What you need to do:
Only an exact, line-for-line copy of the data will serve as the answer.

Information given:
※
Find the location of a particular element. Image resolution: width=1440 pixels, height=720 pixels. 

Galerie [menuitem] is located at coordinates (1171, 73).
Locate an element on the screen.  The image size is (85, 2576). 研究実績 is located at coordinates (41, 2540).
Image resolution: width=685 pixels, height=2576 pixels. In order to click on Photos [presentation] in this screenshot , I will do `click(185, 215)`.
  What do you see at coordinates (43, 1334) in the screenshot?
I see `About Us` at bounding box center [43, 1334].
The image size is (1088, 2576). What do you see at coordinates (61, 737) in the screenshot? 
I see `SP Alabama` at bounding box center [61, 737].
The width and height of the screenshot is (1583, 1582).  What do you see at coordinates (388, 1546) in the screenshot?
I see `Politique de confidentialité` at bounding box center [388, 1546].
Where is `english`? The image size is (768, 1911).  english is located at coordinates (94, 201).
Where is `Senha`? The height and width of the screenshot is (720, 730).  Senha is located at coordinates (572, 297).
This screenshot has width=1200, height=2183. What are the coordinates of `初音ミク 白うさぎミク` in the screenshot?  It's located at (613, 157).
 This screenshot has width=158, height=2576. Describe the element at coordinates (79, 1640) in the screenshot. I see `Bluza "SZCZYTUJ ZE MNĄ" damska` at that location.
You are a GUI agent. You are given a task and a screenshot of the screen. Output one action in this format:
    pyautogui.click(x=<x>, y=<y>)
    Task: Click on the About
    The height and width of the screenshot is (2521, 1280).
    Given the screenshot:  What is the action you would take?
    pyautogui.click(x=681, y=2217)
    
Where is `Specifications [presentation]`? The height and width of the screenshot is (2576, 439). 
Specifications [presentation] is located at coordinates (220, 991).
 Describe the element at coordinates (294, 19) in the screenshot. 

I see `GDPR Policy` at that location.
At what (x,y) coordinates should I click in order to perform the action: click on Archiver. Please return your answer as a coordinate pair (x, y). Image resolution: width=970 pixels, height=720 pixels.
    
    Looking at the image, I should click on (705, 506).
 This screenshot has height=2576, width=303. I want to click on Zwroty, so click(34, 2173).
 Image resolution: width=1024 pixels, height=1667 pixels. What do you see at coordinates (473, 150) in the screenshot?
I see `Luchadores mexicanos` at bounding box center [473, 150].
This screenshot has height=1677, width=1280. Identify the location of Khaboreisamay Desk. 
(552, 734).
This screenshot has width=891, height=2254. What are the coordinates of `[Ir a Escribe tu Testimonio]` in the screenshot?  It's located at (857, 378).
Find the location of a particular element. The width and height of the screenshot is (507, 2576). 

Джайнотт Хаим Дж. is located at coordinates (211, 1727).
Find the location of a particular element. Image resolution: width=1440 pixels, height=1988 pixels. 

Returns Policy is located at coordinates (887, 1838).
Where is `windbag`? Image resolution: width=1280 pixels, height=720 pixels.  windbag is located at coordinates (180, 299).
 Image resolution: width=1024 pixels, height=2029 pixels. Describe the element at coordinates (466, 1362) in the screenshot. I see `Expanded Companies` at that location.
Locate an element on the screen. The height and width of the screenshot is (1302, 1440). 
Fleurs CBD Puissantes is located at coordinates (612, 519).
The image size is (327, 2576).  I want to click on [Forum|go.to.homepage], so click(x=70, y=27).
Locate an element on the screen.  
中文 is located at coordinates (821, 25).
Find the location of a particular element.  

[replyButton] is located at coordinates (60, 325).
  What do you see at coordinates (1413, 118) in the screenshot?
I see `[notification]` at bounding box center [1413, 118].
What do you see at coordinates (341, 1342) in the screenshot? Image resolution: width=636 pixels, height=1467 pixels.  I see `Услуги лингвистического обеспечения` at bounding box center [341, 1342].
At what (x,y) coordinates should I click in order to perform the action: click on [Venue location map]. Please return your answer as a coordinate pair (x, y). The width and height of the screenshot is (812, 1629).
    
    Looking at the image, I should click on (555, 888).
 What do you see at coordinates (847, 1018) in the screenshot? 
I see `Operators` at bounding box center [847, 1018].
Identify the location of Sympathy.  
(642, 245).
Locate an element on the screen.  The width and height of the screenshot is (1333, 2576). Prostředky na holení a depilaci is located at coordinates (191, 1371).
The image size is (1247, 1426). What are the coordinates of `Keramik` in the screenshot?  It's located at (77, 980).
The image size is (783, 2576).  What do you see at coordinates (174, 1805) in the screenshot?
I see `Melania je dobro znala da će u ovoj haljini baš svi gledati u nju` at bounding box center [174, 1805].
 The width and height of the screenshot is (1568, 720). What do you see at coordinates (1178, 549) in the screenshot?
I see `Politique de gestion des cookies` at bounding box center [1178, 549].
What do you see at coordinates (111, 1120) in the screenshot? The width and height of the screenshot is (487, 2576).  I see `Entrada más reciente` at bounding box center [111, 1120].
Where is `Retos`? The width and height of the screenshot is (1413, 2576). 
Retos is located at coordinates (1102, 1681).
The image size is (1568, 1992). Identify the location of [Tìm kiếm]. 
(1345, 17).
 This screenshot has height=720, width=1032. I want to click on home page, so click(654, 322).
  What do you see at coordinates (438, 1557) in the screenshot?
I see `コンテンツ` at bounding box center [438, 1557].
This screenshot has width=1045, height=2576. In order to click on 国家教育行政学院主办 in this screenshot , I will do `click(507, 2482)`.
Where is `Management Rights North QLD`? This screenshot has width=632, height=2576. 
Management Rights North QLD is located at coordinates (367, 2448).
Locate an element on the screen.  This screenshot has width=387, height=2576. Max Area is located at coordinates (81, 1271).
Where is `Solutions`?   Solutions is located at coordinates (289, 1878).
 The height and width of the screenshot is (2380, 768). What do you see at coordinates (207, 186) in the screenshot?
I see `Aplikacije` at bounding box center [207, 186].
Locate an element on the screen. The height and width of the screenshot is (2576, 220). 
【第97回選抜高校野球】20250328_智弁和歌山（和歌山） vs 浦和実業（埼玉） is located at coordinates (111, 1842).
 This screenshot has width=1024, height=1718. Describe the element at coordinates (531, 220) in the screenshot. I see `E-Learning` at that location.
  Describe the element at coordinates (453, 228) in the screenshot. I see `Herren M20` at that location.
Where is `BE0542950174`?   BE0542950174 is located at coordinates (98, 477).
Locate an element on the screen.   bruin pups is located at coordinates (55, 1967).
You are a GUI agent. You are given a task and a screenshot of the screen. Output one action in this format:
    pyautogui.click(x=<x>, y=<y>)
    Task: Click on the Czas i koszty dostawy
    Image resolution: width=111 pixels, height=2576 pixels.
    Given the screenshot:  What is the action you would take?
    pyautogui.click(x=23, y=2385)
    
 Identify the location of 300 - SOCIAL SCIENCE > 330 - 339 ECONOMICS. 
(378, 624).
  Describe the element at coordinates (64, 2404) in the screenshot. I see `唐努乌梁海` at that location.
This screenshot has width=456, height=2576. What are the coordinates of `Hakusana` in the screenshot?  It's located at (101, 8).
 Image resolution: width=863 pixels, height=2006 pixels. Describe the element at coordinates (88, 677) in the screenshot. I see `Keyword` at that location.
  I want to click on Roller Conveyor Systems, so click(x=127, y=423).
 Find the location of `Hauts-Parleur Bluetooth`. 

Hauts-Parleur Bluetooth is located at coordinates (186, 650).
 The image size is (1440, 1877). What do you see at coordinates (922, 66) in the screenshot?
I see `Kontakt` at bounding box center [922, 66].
※
Task output:
Find the location of a particular element. Image resolution: width=1440 pixels, height=720 pixels. 

Galerie [menuitem] is located at coordinates (1171, 73).
Locate an element on the screen.  The image size is (85, 2576). 研究実績 is located at coordinates (41, 2540).
Image resolution: width=685 pixels, height=2576 pixels. In order to click on Photos [presentation] in this screenshot , I will do `click(185, 215)`.
  What do you see at coordinates (43, 1334) in the screenshot?
I see `About Us` at bounding box center [43, 1334].
The image size is (1088, 2576). What do you see at coordinates (61, 737) in the screenshot? 
I see `SP Alabama` at bounding box center [61, 737].
The width and height of the screenshot is (1583, 1582).  What do you see at coordinates (388, 1546) in the screenshot?
I see `Politique de confidentialité` at bounding box center [388, 1546].
Where is `english`? The image size is (768, 1911).  english is located at coordinates (94, 201).
Where is `Senha`? The height and width of the screenshot is (720, 730).  Senha is located at coordinates (572, 297).
This screenshot has width=1200, height=2183. What are the coordinates of `初音ミク 白うさぎミク` in the screenshot?  It's located at (613, 157).
 This screenshot has width=158, height=2576. Describe the element at coordinates (79, 1640) in the screenshot. I see `Bluza "SZCZYTUJ ZE MNĄ" damska` at that location.
You are a GUI agent. You are given a task and a screenshot of the screen. Output one action in this format:
    pyautogui.click(x=<x>, y=<y>)
    Task: Click on the About
    The height and width of the screenshot is (2521, 1280).
    Given the screenshot:  What is the action you would take?
    pyautogui.click(x=681, y=2217)
    
Where is `Specifications [presentation]`? The height and width of the screenshot is (2576, 439). 
Specifications [presentation] is located at coordinates (220, 991).
 Describe the element at coordinates (294, 19) in the screenshot. 

I see `GDPR Policy` at that location.
At what (x,y) coordinates should I click in order to perform the action: click on Archiver. Please return your answer as a coordinate pair (x, y). Image resolution: width=970 pixels, height=720 pixels.
    
    Looking at the image, I should click on (705, 506).
 This screenshot has height=2576, width=303. I want to click on Zwroty, so click(34, 2173).
 Image resolution: width=1024 pixels, height=1667 pixels. What do you see at coordinates (473, 150) in the screenshot?
I see `Luchadores mexicanos` at bounding box center [473, 150].
This screenshot has height=1677, width=1280. Identify the location of Khaboreisamay Desk. 
(552, 734).
This screenshot has width=891, height=2254. What are the coordinates of `[Ir a Escribe tu Testimonio]` in the screenshot?  It's located at (857, 378).
Find the location of a particular element. The width and height of the screenshot is (507, 2576). 

Джайнотт Хаим Дж. is located at coordinates (211, 1727).
Find the location of a particular element. Image resolution: width=1440 pixels, height=1988 pixels. 

Returns Policy is located at coordinates (887, 1838).
Where is `windbag`? Image resolution: width=1280 pixels, height=720 pixels.  windbag is located at coordinates (180, 299).
 Image resolution: width=1024 pixels, height=2029 pixels. Describe the element at coordinates (466, 1362) in the screenshot. I see `Expanded Companies` at that location.
Locate an element on the screen. The height and width of the screenshot is (1302, 1440). 
Fleurs CBD Puissantes is located at coordinates (612, 519).
The image size is (327, 2576).  I want to click on [Forum|go.to.homepage], so click(x=70, y=27).
Locate an element on the screen.  
中文 is located at coordinates (821, 25).
Find the location of a particular element.  

[replyButton] is located at coordinates (60, 325).
  What do you see at coordinates (1413, 118) in the screenshot?
I see `[notification]` at bounding box center [1413, 118].
What do you see at coordinates (341, 1342) in the screenshot? Image resolution: width=636 pixels, height=1467 pixels.  I see `Услуги лингвистического обеспечения` at bounding box center [341, 1342].
At what (x,y) coordinates should I click in order to perform the action: click on [Venue location map]. Please return your answer as a coordinate pair (x, y). The width and height of the screenshot is (812, 1629).
    
    Looking at the image, I should click on (555, 888).
 What do you see at coordinates (847, 1018) in the screenshot? 
I see `Operators` at bounding box center [847, 1018].
Identify the location of Sympathy.  
(642, 245).
Locate an element on the screen.  The width and height of the screenshot is (1333, 2576). Prostředky na holení a depilaci is located at coordinates (191, 1371).
The image size is (1247, 1426). What are the coordinates of `Keramik` in the screenshot?  It's located at (77, 980).
The image size is (783, 2576).  What do you see at coordinates (174, 1805) in the screenshot?
I see `Melania je dobro znala da će u ovoj haljini baš svi gledati u nju` at bounding box center [174, 1805].
 The width and height of the screenshot is (1568, 720). What do you see at coordinates (1178, 549) in the screenshot?
I see `Politique de gestion des cookies` at bounding box center [1178, 549].
What do you see at coordinates (111, 1120) in the screenshot? The width and height of the screenshot is (487, 2576).  I see `Entrada más reciente` at bounding box center [111, 1120].
Where is `Retos`? The width and height of the screenshot is (1413, 2576). 
Retos is located at coordinates (1102, 1681).
The image size is (1568, 1992). Identify the location of [Tìm kiếm]. 
(1345, 17).
 This screenshot has height=720, width=1032. I want to click on home page, so click(654, 322).
  What do you see at coordinates (438, 1557) in the screenshot?
I see `コンテンツ` at bounding box center [438, 1557].
This screenshot has width=1045, height=2576. In order to click on 国家教育行政学院主办 in this screenshot , I will do `click(507, 2482)`.
Where is `Management Rights North QLD`? This screenshot has width=632, height=2576. 
Management Rights North QLD is located at coordinates (367, 2448).
Locate an element on the screen.  This screenshot has width=387, height=2576. Max Area is located at coordinates (81, 1271).
Where is `Solutions`?   Solutions is located at coordinates (289, 1878).
 The height and width of the screenshot is (2380, 768). What do you see at coordinates (207, 186) in the screenshot?
I see `Aplikacije` at bounding box center [207, 186].
Locate an element on the screen. The height and width of the screenshot is (2576, 220). 
【第97回選抜高校野球】20250328_智弁和歌山（和歌山） vs 浦和実業（埼玉） is located at coordinates (111, 1842).
 This screenshot has width=1024, height=1718. Describe the element at coordinates (531, 220) in the screenshot. I see `E-Learning` at that location.
  Describe the element at coordinates (453, 228) in the screenshot. I see `Herren M20` at that location.
Where is `BE0542950174`?   BE0542950174 is located at coordinates (98, 477).
Locate an element on the screen.   bruin pups is located at coordinates (55, 1967).
You are a GUI agent. You are given a task and a screenshot of the screen. Output one action in this format:
    pyautogui.click(x=<x>, y=<y>)
    Task: Click on the Czas i koszty dostawy
    Image resolution: width=111 pixels, height=2576 pixels.
    Given the screenshot:  What is the action you would take?
    pyautogui.click(x=23, y=2385)
    
 Identify the location of 300 - SOCIAL SCIENCE > 330 - 339 ECONOMICS. 
(378, 624).
  Describe the element at coordinates (64, 2404) in the screenshot. I see `唐努乌梁海` at that location.
This screenshot has width=456, height=2576. What are the coordinates of `Hakusana` in the screenshot?  It's located at (101, 8).
 Image resolution: width=863 pixels, height=2006 pixels. Describe the element at coordinates (88, 677) in the screenshot. I see `Keyword` at that location.
  I want to click on Roller Conveyor Systems, so click(x=127, y=423).
 Find the location of `Hauts-Parleur Bluetooth`. 

Hauts-Parleur Bluetooth is located at coordinates (186, 650).
 The image size is (1440, 1877). What do you see at coordinates (922, 66) in the screenshot?
I see `Kontakt` at bounding box center [922, 66].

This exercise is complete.